It is not uncommon for the expression of love to change as the years pass. A dramatic example is the life of Rose Hawthorne Lathrop.
She was born in Lenox, Massachusetts in 1851, but spent her childhood years in Liverpool, England because her father, Nathaniel Hawthorne, was the U.S. counsel there. She came home to Concord Massachusetts in 1860. Rose married George Parsons Lathrop when she was twenty; they settled in Boston. George worked at the Atlantic Monthly and Rose established her reputation as a writer by publishing short stories and poems. After five years, a son, Francis Hawthorne Lathrop, was born, but he died of diphtheria when he was only five years old. Rose and George were both received into the Catholic Church in 1891, ten years after their sons death. When George developed problems with intemperance he could no longer hold a job and their marriage become intolerable.

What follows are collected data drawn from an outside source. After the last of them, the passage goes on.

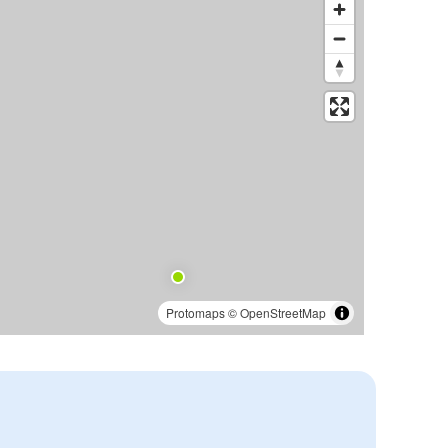
Protomaps
©
OpenStreetMap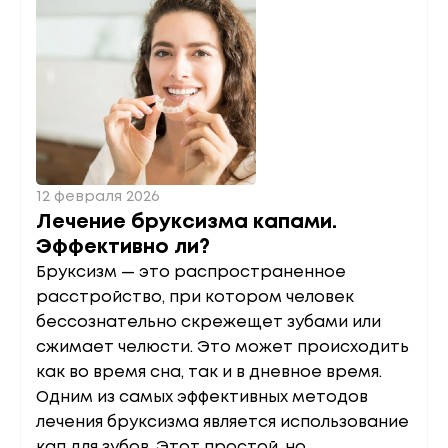
12 февраля 2026
Лечение бруксизма капами.
Эффективно ли?
Бруксизм — это распространенное
расстройство, при котором человек
бессознательно скрежещет зубами или
сжимает челюсти. Это может происходить
как во время сна, так и в дневное время.
Одним из самых эффективных методов
лечения бруксизма является использование
кап для зубов. Этот простой, но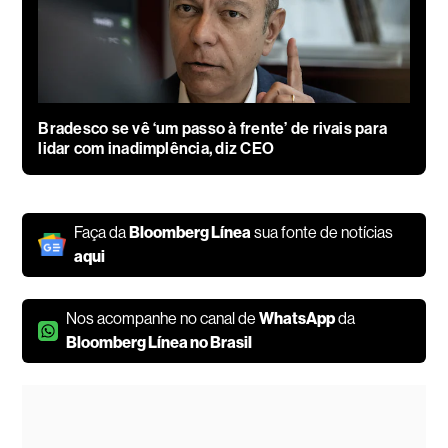
Bradesco se vê ‘um passo à frente’ de rivais para
lidar com inadimplência, diz CEO
Faça da
Bloomberg Línea
sua fonte de notícias
aqui
Nos acompanhe no canal de
WhatsApp
da
Bloomberg Línea no Brasil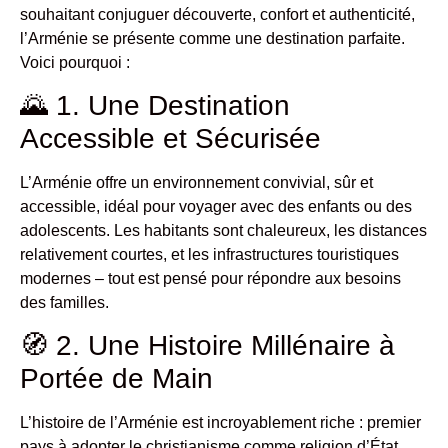
souhaitant conjuguer découverte, confort et authenticité,
l’Arménie se présente comme une destination parfaite.
Voici pourquoi :
🌄 1. Une Destination
Accessible et Sécurisée
L’Arménie offre un environnement convivial, sûr et
accessible, idéal pour voyager avec des enfants ou des
adolescents. Les habitants sont chaleureux, les distances
relativement courtes, et les infrastructures touristiques
modernes – tout est pensé pour répondre aux besoins
des familles.
🧭 2. Une Histoire Millénaire à
Portée de Main
L’histoire de l’Arménie est incroyablement riche : premier
pays à adopter le christianisme comme religion d’État,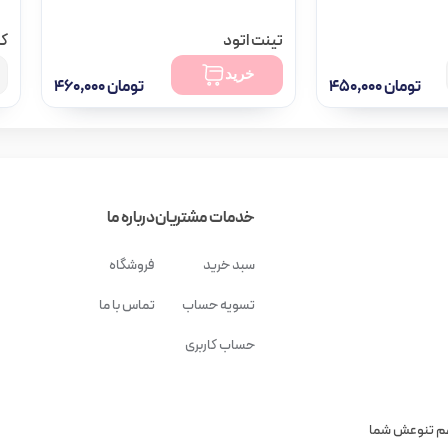
تینت اتود
کر
تومان
۴۹۸,۰۰۰
خرید
تومان
۴۵۰,۰۰۰
تومان
۴۶۰,۰۰۰
موجود در انبار
خدمات مشتریان
درباره ما
سبد خرید
فروشگاه
تسویه حساب
تماس با ما
حساب کاربری
هم تنوعش شما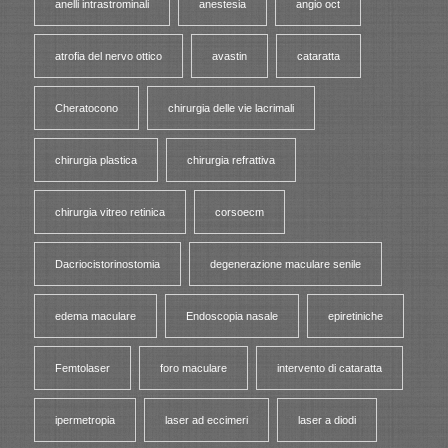
anelli intrastrominali
anestesia
angio oct
atrofia del nervo ottico
avastin
cataratta
Cheratocono
chirurgia delle vie lacrimali
chirurgia plastica
chirurgia refrattiva
chirurgia vitreo retinica
corsoecm
Dacriocistorinostomia
degenerazione maculare senile
edema maculare
Endoscopia nasale
epiretiniche
Femtolaser
foro maculare
intervento di cataratta
ipermetropia
laser ad eccimeri
laser a diodi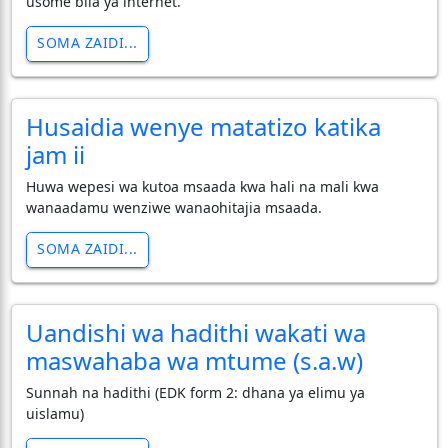
usome bila ya internet.
SOMA ZAIDI...
Husaidia wenye matatizo katika
jam ii
Huwa wepesi wa kutoa msaada kwa hali na mali kwa
wanaadamu wenziwe wanaohitajia msaada.
SOMA ZAIDI...
Uandishi wa hadithi wakati wa
maswahaba wa mtume (s.a.w)
Sunnah na hadithi (EDK form 2: dhana ya elimu ya
uislamu)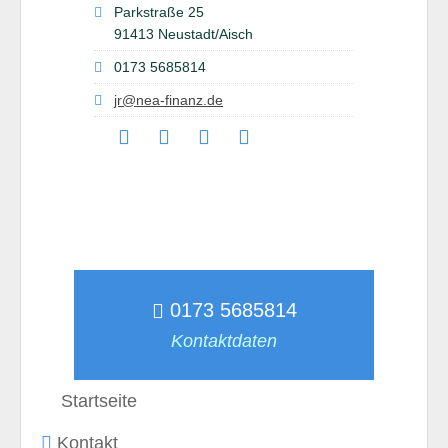
Parkstraße 25
91413 Neustadt/Aisch
0173 5685814
jr@nea-finanz.de
0173 5685814
Kontaktdaten
Startseite
Kontakt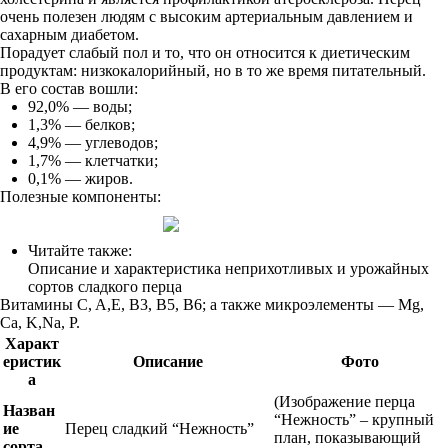
очень полезен людям с высоким артериальным давлением и
сахарным диабетом.
Порадует слабый пол и то, что он относится к диетическим
продуктам: низкокалорийный, но в то же время питательный.
В его состав вошли:
92,0% — воды;
1,3% — белков;
4,9% — углеводов;
1,7% — клетчатки;
0,1% — жиров.
Полезные компоненты:
Читайте также:
Описание и характеристика неприхотливых и урожайных
сортов сладкого перца
Витамины C, A,E, B3, B5, B6; а также микроэлементы — Mg,
Ca, K,Na, P.
Характ
еристик
Описание
Фото
а
(Изображение перца
Назван
“Нежность” – крупный
ие
Перец сладкий “Нежность”
план, показывающий
сорта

With her confessors authorization, Rose began to live by herself, took nurses training and started work with patients suffering from incurable cancer. This was a heart breaking ministry to which she devoted the rest of her life. After Georges death in 1898, Rose became a Dominican Sister with other like minded women and established the Dominican Congregation of St Rose of Lima, also known as the Servants of Relief for Incurable Cancer. Their first center for cancer patients was established in Hawthorne, New York, where Mother Mary Alphonsa, O.P., Roses religious name, spent the rest of her years. She died there in 1936.
Rose was a lady of culture, education and social status who put on an apron and used her gifts to serve Christs poor. She lived among the poor, begged for them, and established several homes where they could live their final days in dignity, ease, cleanliness and peace. There was no class system between the residents and religious sisters. The sisters were true servants and the residents were recipients of their care and concern. The Sisters and their mission continue today.